(Data records)
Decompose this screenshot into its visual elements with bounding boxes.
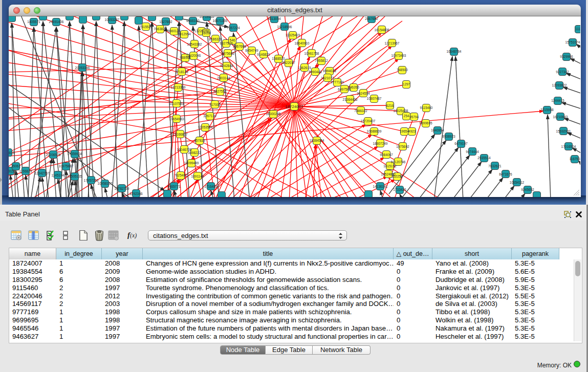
svg-text:10958107: 10958107 xyxy=(98,182,113,185)
svg-text:18724007: 18724007 xyxy=(285,104,303,109)
svg-text:19218596: 19218596 xyxy=(277,25,292,29)
svg-text:10973493: 10973493 xyxy=(391,54,406,57)
svg-text:4923: 4923 xyxy=(408,129,416,133)
svg-text:1527602: 1527602 xyxy=(159,20,172,24)
svg-text:1588520: 1588520 xyxy=(272,57,285,60)
svg-text:16671355: 16671355 xyxy=(213,19,228,23)
svg-text:10654112: 10654112 xyxy=(510,181,525,184)
svg-text:17957255: 17957255 xyxy=(84,179,99,182)
svg-text:15692931: 15692931 xyxy=(556,129,571,133)
svg-text:1244415: 1244415 xyxy=(551,99,564,102)
svg-text:12093822: 12093822 xyxy=(552,83,567,87)
svg-text:16782759: 16782759 xyxy=(115,187,129,190)
svg-text:2935514: 2935514 xyxy=(477,156,491,160)
svg-text:988968: 988968 xyxy=(180,56,191,59)
svg-text:9146821: 9146821 xyxy=(257,53,270,56)
svg-text:15720407: 15720407 xyxy=(361,119,376,123)
svg-text:254: 254 xyxy=(404,114,409,118)
svg-text:8322037: 8322037 xyxy=(282,61,295,64)
svg-text:21364436: 21364436 xyxy=(343,98,358,101)
svg-text:8938923: 8938923 xyxy=(442,135,455,138)
svg-text:11325419: 11325419 xyxy=(286,33,300,37)
svg-text:6994028: 6994028 xyxy=(323,69,336,73)
svg-text:20206576: 20206576 xyxy=(46,153,61,157)
svg-text:12213967: 12213967 xyxy=(385,41,400,45)
svg-text:546: 546 xyxy=(230,38,235,42)
svg-text:1405571: 1405571 xyxy=(27,20,40,24)
svg-text:10120746: 10120746 xyxy=(391,160,406,164)
svg-text:1640954: 1640954 xyxy=(431,128,444,132)
svg-text:2887682: 2887682 xyxy=(365,17,378,20)
svg-text:1117: 1117 xyxy=(575,27,581,31)
svg-text:3498222: 3498222 xyxy=(188,151,201,155)
svg-text:748500: 748500 xyxy=(397,68,408,72)
svg-text:10807487: 10807487 xyxy=(367,97,382,100)
svg-text:8990448: 8990448 xyxy=(309,70,322,74)
svg-text:3716485: 3716485 xyxy=(204,185,217,188)
svg-text:10107553: 10107553 xyxy=(169,102,184,105)
svg-text:1615152: 1615152 xyxy=(383,164,397,168)
svg-text:1156829: 1156829 xyxy=(19,169,32,173)
svg-text:252254: 252254 xyxy=(391,174,403,178)
svg-text:7625402: 7625402 xyxy=(174,173,187,177)
svg-text:857833: 857833 xyxy=(194,139,205,142)
svg-text:8471676: 8471676 xyxy=(499,172,512,176)
svg-text:1975692: 1975692 xyxy=(396,145,409,148)
svg-text:1292346: 1292346 xyxy=(129,192,143,195)
svg-text:3215958: 3215958 xyxy=(540,108,554,112)
svg-text:417006: 417006 xyxy=(209,103,221,106)
svg-text:13353564: 13353564 xyxy=(198,125,213,129)
svg-text:9327508: 9327508 xyxy=(220,41,233,45)
svg-text:18300295: 18300295 xyxy=(266,112,281,116)
svg-text:19384554: 19384554 xyxy=(310,139,324,142)
svg-text:10961758: 10961758 xyxy=(304,52,319,55)
svg-text:8454749: 8454749 xyxy=(245,49,258,52)
svg-text:6216: 6216 xyxy=(386,104,394,107)
svg-text:14136141: 14136141 xyxy=(373,185,388,188)
svg-text:116753: 116753 xyxy=(569,157,580,161)
svg-text:3915: 3915 xyxy=(9,169,14,173)
svg-text:16154808: 16154808 xyxy=(375,28,389,32)
svg-text:9084067: 9084067 xyxy=(380,153,393,157)
svg-text:10719155: 10719155 xyxy=(200,16,214,18)
svg-text:7886322: 7886322 xyxy=(354,109,367,113)
svg-text:9777169: 9777169 xyxy=(331,80,344,84)
svg-text:9245652: 9245652 xyxy=(521,188,534,191)
svg-text:95794: 95794 xyxy=(409,115,419,119)
svg-text:19654983: 19654983 xyxy=(169,117,184,121)
svg-text:1297: 1297 xyxy=(403,82,410,86)
svg-text:15751074: 15751074 xyxy=(565,40,580,44)
svg-text:2626615: 2626615 xyxy=(9,151,15,155)
svg-text:19166827: 19166827 xyxy=(173,133,188,136)
svg-text:3624554: 3624554 xyxy=(357,92,370,95)
svg-text:16058: 16058 xyxy=(202,31,211,35)
svg-text:16210643: 16210643 xyxy=(553,115,568,119)
svg-text:16648784: 16648784 xyxy=(447,50,462,53)
svg-text:8427552: 8427552 xyxy=(213,90,227,93)
svg-text:9329966: 9329966 xyxy=(560,55,573,58)
svg-text:2867608: 2867608 xyxy=(233,45,246,48)
svg-text:2803144: 2803144 xyxy=(217,76,230,80)
svg-text:18640910: 18640910 xyxy=(295,41,310,45)
svg-text:1362615: 1362615 xyxy=(298,66,311,70)
svg-text:19654: 19654 xyxy=(400,129,409,133)
svg-text:7955812: 7955812 xyxy=(315,59,328,62)
svg-text:10688609: 10688609 xyxy=(367,129,382,133)
svg-text:12505135: 12505135 xyxy=(68,174,82,178)
svg-text:35061: 35061 xyxy=(11,164,20,168)
svg-text:10025438: 10025438 xyxy=(394,109,408,113)
svg-text:9699695: 9699695 xyxy=(419,121,432,125)
svg-text:9115460: 9115460 xyxy=(420,106,433,110)
svg-text:1733426: 1733426 xyxy=(393,188,406,191)
svg-text:3875685: 3875685 xyxy=(221,52,234,55)
svg-text:7632621: 7632621 xyxy=(488,164,502,168)
svg-text:746266: 746266 xyxy=(348,85,359,89)
svg-text:9474444: 9474444 xyxy=(466,150,479,154)
svg-text:10653287: 10653287 xyxy=(105,18,120,21)
svg-text:12342757: 12342757 xyxy=(35,171,50,175)
svg-text:20053346: 20053346 xyxy=(75,66,90,70)
svg-text:17016504: 17016504 xyxy=(561,145,576,148)
svg-text:7663822: 7663822 xyxy=(154,27,167,31)
svg-text:16099489: 16099489 xyxy=(184,161,199,165)
svg-text:9227342: 9227342 xyxy=(556,70,569,74)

WHAT THE EXERCISE ASKS =
Retype every entry word for word, but do not carry over the pictures.

SOLUTION =
Decompose this screenshot into its visual elements with bounding boxes.
svg-text:10958107: 10958107 xyxy=(98,182,113,185)
svg-text:18724007: 18724007 xyxy=(285,104,303,109)
svg-text:19218596: 19218596 xyxy=(277,25,292,29)
svg-text:10973493: 10973493 xyxy=(391,54,406,57)
svg-text:4923: 4923 xyxy=(408,129,416,133)
svg-text:1527602: 1527602 xyxy=(159,20,172,24)
svg-text:1588520: 1588520 xyxy=(272,57,285,60)
svg-text:16671355: 16671355 xyxy=(213,19,228,23)
svg-text:10654112: 10654112 xyxy=(510,181,525,184)
svg-text:17957255: 17957255 xyxy=(84,179,99,182)
svg-text:15692931: 15692931 xyxy=(556,129,571,133)
svg-text:1244415: 1244415 xyxy=(551,99,564,102)
svg-text:12093822: 12093822 xyxy=(552,83,567,87)
svg-text:16782759: 16782759 xyxy=(115,187,129,190)
svg-text:2935514: 2935514 xyxy=(477,156,491,160)
svg-text:988968: 988968 xyxy=(180,56,191,59)
svg-text:9146821: 9146821 xyxy=(257,53,270,56)
svg-text:15720407: 15720407 xyxy=(361,119,376,123)
svg-text:254: 254 xyxy=(404,114,409,118)
svg-text:8322037: 8322037 xyxy=(282,61,295,64)
svg-text:21364436: 21364436 xyxy=(343,98,358,101)
svg-text:8938923: 8938923 xyxy=(442,135,455,138)
svg-text:11325419: 11325419 xyxy=(286,33,300,37)
svg-text:6994028: 6994028 xyxy=(323,69,336,73)
svg-text:20206576: 20206576 xyxy=(46,153,61,157)
svg-text:12213967: 12213967 xyxy=(385,41,400,45)
svg-text:546: 546 xyxy=(230,38,235,42)
svg-text:1405571: 1405571 xyxy=(27,20,40,24)
svg-text:10120746: 10120746 xyxy=(391,160,406,164)
svg-text:1640954: 1640954 xyxy=(431,128,444,132)
svg-text:2887682: 2887682 xyxy=(365,17,378,20)
svg-text:1117: 1117 xyxy=(575,27,581,31)
svg-text:3498222: 3498222 xyxy=(188,151,201,155)
svg-text:748500: 748500 xyxy=(397,68,408,72)
svg-text:10807487: 10807487 xyxy=(367,97,382,100)
svg-text:8990448: 8990448 xyxy=(309,70,322,74)
svg-text:3716485: 3716485 xyxy=(204,185,217,188)
svg-text:10107553: 10107553 xyxy=(169,102,184,105)
svg-text:1615152: 1615152 xyxy=(383,164,397,168)
svg-text:1156829: 1156829 xyxy=(19,169,32,173)
svg-text:252254: 252254 xyxy=(391,174,403,178)
svg-text:7625402: 7625402 xyxy=(174,173,187,177)
svg-text:857833: 857833 xyxy=(194,139,205,142)
svg-text:8471676: 8471676 xyxy=(499,172,512,176)
svg-text:1975692: 1975692 xyxy=(396,145,409,148)
svg-text:1292346: 1292346 xyxy=(129,192,143,195)
svg-text:3215958: 3215958 xyxy=(540,108,554,112)
svg-text:417006: 417006 xyxy=(209,103,221,106)
svg-text:13353564: 13353564 xyxy=(198,125,213,129)
svg-text:9327508: 9327508 xyxy=(220,41,233,45)
svg-text:18300295: 18300295 xyxy=(266,112,281,116)
svg-text:19384554: 19384554 xyxy=(310,139,324,142)
svg-text:10961758: 10961758 xyxy=(304,52,319,55)
svg-text:8454749: 8454749 xyxy=(245,49,258,52)
svg-text:6216: 6216 xyxy=(386,104,394,107)
svg-text:14136141: 14136141 xyxy=(373,185,388,188)
svg-text:116753: 116753 xyxy=(569,157,580,161)
svg-text:3915: 3915 xyxy=(9,169,14,173)
svg-text:16154808: 16154808 xyxy=(375,28,389,32)
svg-text:9084067: 9084067 xyxy=(380,153,393,157)
svg-text:10719155: 10719155 xyxy=(200,16,214,18)
svg-text:7886322: 7886322 xyxy=(354,109,367,113)
svg-text:9777169: 9777169 xyxy=(331,80,344,84)
svg-text:9245652: 9245652 xyxy=(521,188,534,191)
svg-text:95794: 95794 xyxy=(409,115,419,119)
svg-text:19654983: 19654983 xyxy=(169,117,184,121)
svg-text:1297: 1297 xyxy=(403,82,410,86)
svg-text:15751074: 15751074 xyxy=(565,40,580,44)
svg-text:2626615: 2626615 xyxy=(9,151,15,155)
svg-text:19166827: 19166827 xyxy=(173,133,188,136)
svg-text:3624554: 3624554 xyxy=(357,92,370,95)
svg-text:16058: 16058 xyxy=(202,31,211,35)
svg-text:16210643: 16210643 xyxy=(553,115,568,119)
svg-text:16648784: 16648784 xyxy=(447,50,462,53)
svg-text:8427552: 8427552 xyxy=(213,90,227,93)
svg-text:9329966: 9329966 xyxy=(560,55,573,58)
svg-text:2867608: 2867608 xyxy=(233,45,246,48)
svg-text:2803144: 2803144 xyxy=(217,76,230,80)
svg-text:18640910: 18640910 xyxy=(295,41,310,45)
svg-text:1362615: 1362615 xyxy=(298,66,311,70)
svg-text:19654: 19654 xyxy=(400,129,409,133)
svg-text:7955812: 7955812 xyxy=(315,59,328,62)
svg-text:10688609: 10688609 xyxy=(367,129,382,133)
svg-text:12505135: 12505135 xyxy=(68,174,82,178)
svg-text:35061: 35061 xyxy=(11,164,20,168)
svg-text:10025438: 10025438 xyxy=(394,109,408,113)
svg-text:9699695: 9699695 xyxy=(419,121,432,125)
svg-text:9115460: 9115460 xyxy=(420,106,433,110)
svg-text:1733426: 1733426 xyxy=(393,188,406,191)
svg-text:3875685: 3875685 xyxy=(221,52,234,55)
svg-text:7632621: 7632621 xyxy=(488,164,502,168)
svg-text:746266: 746266 xyxy=(348,85,359,89)
svg-text:9474444: 9474444 xyxy=(466,150,479,154)
svg-text:10653287: 10653287 xyxy=(105,18,120,21)
svg-text:12342757: 12342757 xyxy=(35,171,50,175)
svg-text:20053346: 20053346 xyxy=(75,66,90,70)
svg-text:17016504: 17016504 xyxy=(561,145,576,148)
svg-text:7663822: 7663822 xyxy=(154,27,167,31)
svg-text:16099489: 16099489 xyxy=(184,161,199,165)
svg-text:9227342: 9227342 xyxy=(556,70,569,74)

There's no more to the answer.